Les organisations patronales du transport avaient essayé de rassurer leurs troupes, en affirmant qu’elles n’avaient pas du tout l’intention de supprimer ces primes, mais les syndicats de la branche restaient inquiets.

Certes, dans les grandes entreprises, aucun représentant syndical ne s’amuserait à accepter une suppression des primes. Mais dans les petites, où un accord d’entreprise peut être trouvé en l’absence de représentant syndical voire par référendum, la probabilité de trouver un tel accord est réelle. Les organisations patronales du secteur, effrayées à l’idée du dumping social qui en résulterait, se sont ralliées aux arguments de leurs organisations syndicales dès la semaine dernière, lors d’une rencontre au ministère du Transport.
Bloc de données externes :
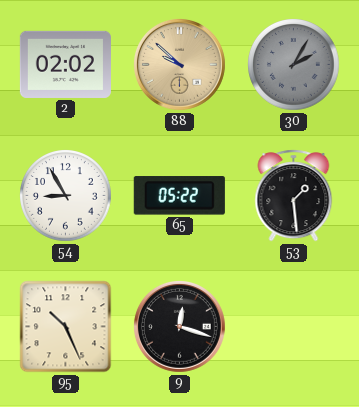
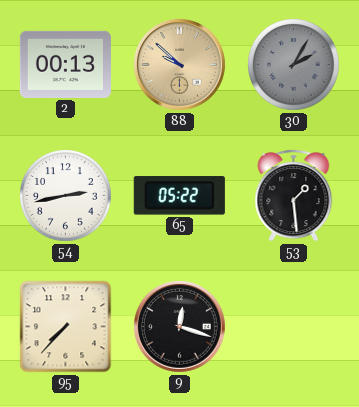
2: 02:02 -> 00:13
54: 8:55 -> 2:43
95: 10:26 -> 7:37
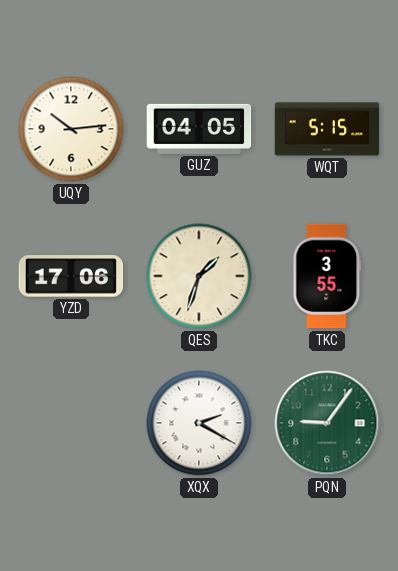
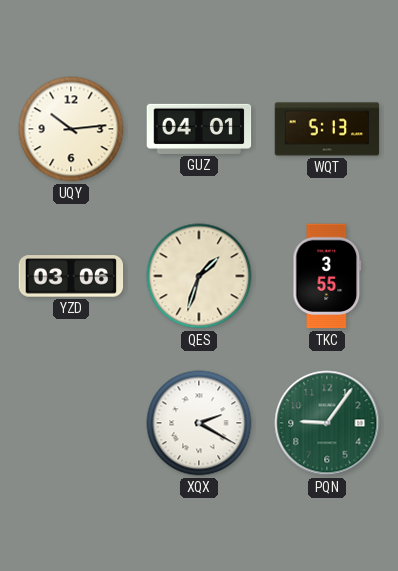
GUZ: 04:05 -> 04:01
WQT: 5:15 -> 5:13
YZD: 17:06 -> 03:06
Les primes seront intégrées dans les minimas salariaux

Mais le texte qu’elles ont présenté, ensemble, n’a pas du tout plu au ministère du Travail. Après une longue journée de tractations, des consultations de juristes de toutes parts, une solution a été trouvée. Certains éléments de rémunération prévus par la branche, comme les frais de déplacement, seront déplacés dans la partie réglementaire du code du travail, qui s’impose à toutes les entreprises. "On a un code du transport spécifique, dérogatoire au droit du travail, justifié par une organisation du travail différente, en raison de nos déplacements, temps de conduite, de déchargement", explique Thierry Douine, président de la fédération CFTC des Transports. Les syndicats des transports, dont la mobilisation inquiète toujours les gouvernements, avaient déjà obtenu un régime dérogatoire à la loi El Khomri sur les heures supplémentaires : les entreprises de cette branche ne peuvent pas négocier une majoration de ces heures sup inférieure à 25% - alors qu’un accord d’entreprise peut la ramener à 10% ailleurs.
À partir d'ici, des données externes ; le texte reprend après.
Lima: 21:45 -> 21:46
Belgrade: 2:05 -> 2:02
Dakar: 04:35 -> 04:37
Cette première astuce - obtenir du gouvernement qu’il transfère une mesure conventionnelle dans le domaine réglementaire - n’est a priori pas reproductible dans d’autres secteurs. Une autre, en revanche, pourrait est contagieuse : certaines primes (travail de nuit, dimanche, jours fériés, 13e mois pour certains secteurs du transport) ont été intégrées aux salaires minimaux de branche, les entreprises devront donc s’y soumettre, sans possibilité de dérogation. Reste à mener les négociations de branches qui permettront de modifier les textes actuels.

Risques de contagion

"On a fait dans la dentelle", commente Thierry Douine, qui confirme que "le ministère n’avait pas envie qu’on fasse des petits". Selon lui, il a cherché des solutions juridiques "à partir du moment où il a vu que les organisations patronales étaient d’accord avec nous". D’autres syndicats de branches, comme celui de la métallurgie, se sont déjà montrés intéressés par l’accord et vont regarder de près ce qu’ils peuvent faire chez eux.

Les syndicats CFDT et CFTC des transports ont levé leur appel à la grève pour le 10 octobre, journée de mobilisation de la fonction publique. Le gouvernement a éteint un feu, mais une brèche est désormais ouverte dans les ordonnances : le rôle de la branche est renforcé sur un sujet qui devait lui échapper.